Le principal bénéficiaire de cet effacement est évidemment la Chine. Non seulement la Chine est devenue la puissance économique et stratégique principale en Asie aujourd’hui, mais l’extraordinaire incohérence politique américaniste favorise cette affirmation chinoise.

• Certes, Washington perd de l’influence en Asie, notamment par le désintérêt qu’il montre pour cette région (voir ci-après), malgré les affirmations de convenance à cet égard.

• En même temps et d’une manière complètement contradictoire, Washington contribue à l’affirmation de la puissance chinoise en dénonçant sa puissance montante, en la dramatisant d’une façon outrancière, en affirmant que la Chine est la super-puissance de demain et qu’elle risque de supplanter la puissance américaine. Voit-on meilleure façon de pousser les pays asiatiques, jusqu’alors inféodés à Washington et habitués par cette allégeance à rechercher la faveur et la protection du puissant du jour, à se tourner vers la Chine?

En parcourant les explications avancées pour expliquer ce recul de l’influence américaniste en Asie, on croirait observer une vision caricaturale des traits les plus constants de l’américanisme. Le texte cité rapporte des observations de Catharin Dalpino, spécialiste de l’Asie à Georgetown University et ancienne analyste du département d’État dans l’administration Clinton.

« [T]the US is “notoriously bilateral, and almost gratuitously so in Southeast Asia,” Dalpino said, adding that the fact that US officials won't be attending the first East Asia Summit, scheduled for December 14 in Kuala Lumpur, underscores US alienation from the region ». On ajoutera, toujours en citant Dalpino, qu’en faisant de l’Asie du Sud-Est « a second front in its global war on terror, the Bush administration has signalled that “we care less about other areas of policy” ».

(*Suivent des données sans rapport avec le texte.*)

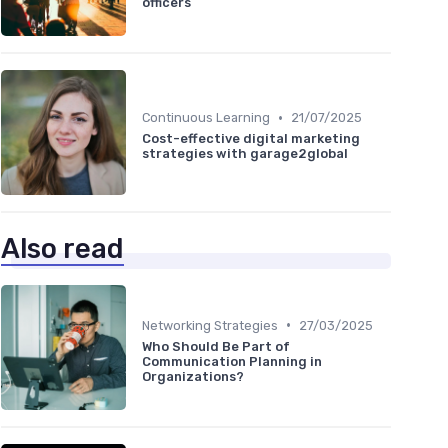
officers
•
Continuous Learning
21/07/2025
Cost-effective digital marketing
strategies with garage2global
Also read
•
Networking Strategies
27/03/2025
Who Should Be Part of
Communication Planning in
Organizations?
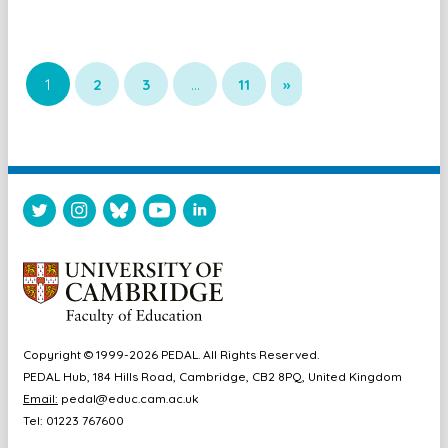
1
2
3
…
11
»
Copyright © 1999-2026 PEDAL. All Rights Reserved.
PEDAL Hub, 184 Hills Road, Cambridge, CB2 8PQ, United Kingdom
Email:
pedal@educ.cam.ac.uk
Tel: 01223 767600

Un autre expert est cité par Shorrock, rapportant ainsi un tableau général de la situation tracé lors d’un séminaire organisé par la Sasakawa Peace Foundation USA. L’expert est d’origine chinoise, Minxin Pei, directeur du programme chinois à Carnegie Endowment for International Peace. Il ajoute une dimension plus importante au constat posé par Dalpino, et l’élargissant d’une façon convaincante.

Selon Mixin Pei, cette désaffection américaine pour la région ne date pas de la seule administration GW Bush mais remonte à l’administration Clinton. Cela fait justice du multilatéralisme dont est abusivement créditée l’administration Clinton, et fait piètrement augurer de la politique américaine de l’après-bushisme. Le fait est que les USA ont retrouvé, avec la fin de la Guerre froide, leur puissante tendance naturelle d’une vision unilatéraliste du monde, bien plus qu’une politique. La vision gouverne la politique, quel que soit l’habillage qu’on mette à cette dernière, quelle que soit l’étiquette qu’on lui accole. Le 11 septembre a fait tomber le masque, mais la substance existait déjà.

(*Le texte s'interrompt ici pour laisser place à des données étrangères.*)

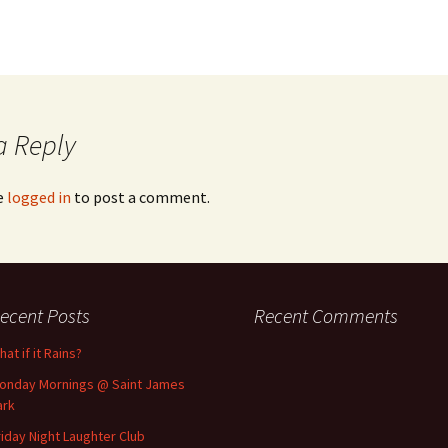
a Reply
e
logged in
to post a comment.
ecent Posts
Recent Comments
at if it Rains?
onday Mornings @ Saint James
ark
riday Night Laughter Club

Minixin Pei, selon Shorrock, « said US military policies following the September 11, 2001 terrorist attacks have played a significant role in the estrangement. But he dated the problem back to the Asian financial crisis of 1997 and 1998, when the Clinton administration used its influence on the International Monetary Fund to impose solutions on Asian countries that supported US economic goals in the region. During the crisis, “the US showed to the East Asian countries it really did not care about them”, he said. »

Complétons ces observations par des remarques plus générales.

• L’évolution qui est mise en évidence ici conduit à noter que l’Asie est la deuxième région à évoluer comme on la voit faire, rejoignant l’Amérique Latine dans cette direction. Cela rend encore plus pitoyable et difficilement croyable la politique européenne d’allégeance et d’alignement sur les Etats-Unis. (Cette politique européenne fait régulièrement reculer l’évaluation de la puissance stratégique de l’Europe par des partenaires tels que la Russie et la Chine, diminuant à mesure l’influence européenne dans ces pays.)

• Par ailleurs, et considérant que les USA agissent d’une façon complètement unilatérale, la notion de restructuration du monde en “blocs” régionaux (la théorie orwellienne des trois blocs) acquiert de plus en plus de crédit, — qu’il y en ait trois effectivement, comme le prédisait Orwell, ou plus de trois.